On Wednesday, House Speaker Paul Ryan called sexual harassment a “disgrace.”
He said, “Sexual harassment has no place in any workplace, let alone in the United States Congress,” Ryan continued, “The fact that some people walking these halls are subjected to a hostile or threatening work environment when they came here to serve their country, to serve their ideals, that’s wrong.
“That’s a disgrace,” he added, and it will not be tolerated in the halls of Congress.

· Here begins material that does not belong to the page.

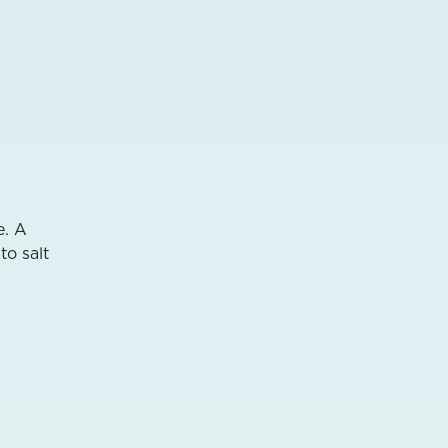
e. A
to salt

When asked if he and other lawmakers should speak more about the 16 women who accused President Trump of sexual harassment (which I don’t believe for a moment), Ryan answered, “Right now, we’re focused on making sure this place works the right way,.”
Ryan’s remarks come just hours before the House votes on a resolution to mandate anti-harassment and anti-discrimination training for all lawmakers and their staffers. The Senate has already adopted a similar resolution.
The vote comes in the wake of sexual harassment allegations against Alabama GOP Senate candidate Roy Moore, as well as two sitting members of Congress: Sen. Al Franken (D-Minn.) and Rep. John ConyersJr. (D-Mich.), the longest-serving member of Congress who stepped down this week as the top Democrat on the powerful House Judiciary Committee.
A handful of Democrats are calling for Conyers to resign from office, but Ryan wouldn’t go that far on Wednesday.
“I know what I would do if this happened to me,” Ryan said, “I will leave it up to him to decide. I think he made the right decision stepping down from his leadership position.”
“We’re waiting for the committee to review the entire process to see how this settlements issue needs to be addressed, reformed going forward,” he concluded, “We don’t want to make one-off decisions. We want to make a comprehensive decision.”